Joint meeting of the Israeli Immunological Society (IIS) and Israeli Society for Cancer Research (ISCR)

RNA Sequence Analysis Reveals Macroscopic Somatic Clonal Expansion Across Normal Tissues

Keren Yizhak
Cancer Genome Analysis, The Broad Institute of MIT and Harvard, USA

Introduction: Cancer genome studies have significantly contributed to the analysis and discovery of somatic mutations that drive cancer growth. However, studying the genetic makeup of a tumor when it is already fully developed limits our ability to uncover how and which somatic mutations accumulate in normal tissues in the stages preceding cancer initiation. Although efforts have begun to collect and analyze DNA from normal tissues, we still lack a comprehensive catalog of genetic events and clonal properties across a large number of tissues and individuals. By analyzing the information-rich content in RNA now available from recent advances in RNA-sequencing methods, we may be able to significantly expand the scope and scale of these studies.
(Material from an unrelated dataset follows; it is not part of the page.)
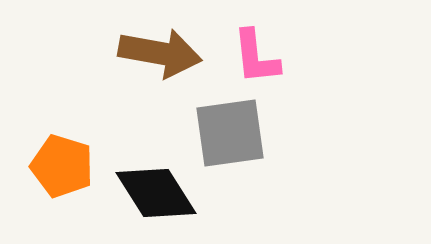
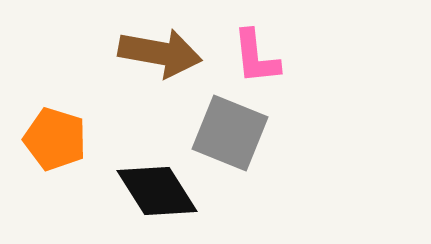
gray square: rotated 30 degrees clockwise
orange pentagon: moved 7 px left, 27 px up
black diamond: moved 1 px right, 2 px up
Materials and Methods: Some mutations found in the DNA can be detected in the corresponding RNA, depending on the mutation allele fraction and sequence coverage. We therefore hypothesized that a careful analysis of RNA sequences from normal bulk tissues could uncover somatic mutations reflecting macroscopic clones within the samples. To this end, we developed a new method called RNA-MuTect, to identify somatic mutations using a tissue-derived RNA sample and its matched-normal DNA. RNA-MuTect is designed to remove RNA-specific false positive variants that are result of sequencing and alignment noise.

Results: We validated RNA-MuTect on both tumor-adjacent and cancer samples from The Cancer Genome Atlas, wherein DNA and RNA were co-extracted from the same samples, and show high sensitivity and precision levels. When applied to the GTEx dataset of normal tissues, including over 6,500 samples from ~500 individuals, and spanning across 30 different normal tissues, multiple somatic mutations were detected in almost all individuals and tissues studied here, including in known cancer genes. The three tissues with the largest number of somatic mutations were sun-exposed skin, esophagus mucosa, and lung, suggesting that environmental exposure can promote somatic mosaicism. Both the individuals’ age and tissue-specific proliferation rate were found to be associated with the number of detected mutations.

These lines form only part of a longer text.